Task statement:
Copy every entry word for word. Skip the pictures.
[Opening Exercise materials section]
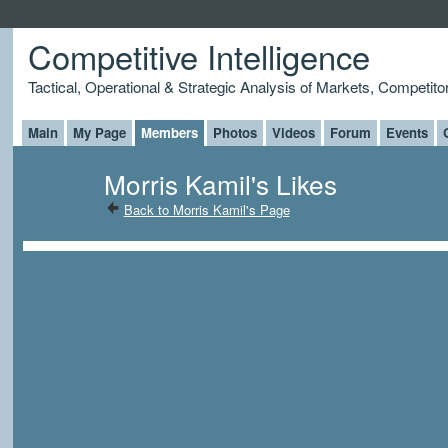
Competitive Intelligence
Tactical, Operational & Strategic Analysis of Markets, Competito
Main
My Page
Members
Photos
Videos
Forum
Events
Morris Kamil's Likes
Back to Morris Kamil's Page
[Closing Exercise materials section]
Exercise solution:
Competitive Intelligence
Tactical, Operational & Strategic Analysis of Markets, Competito
Main
My Page
Members
Photos
Videos
Forum
Events
Morris Kamil's Likes
Back to Morris Kamil's Page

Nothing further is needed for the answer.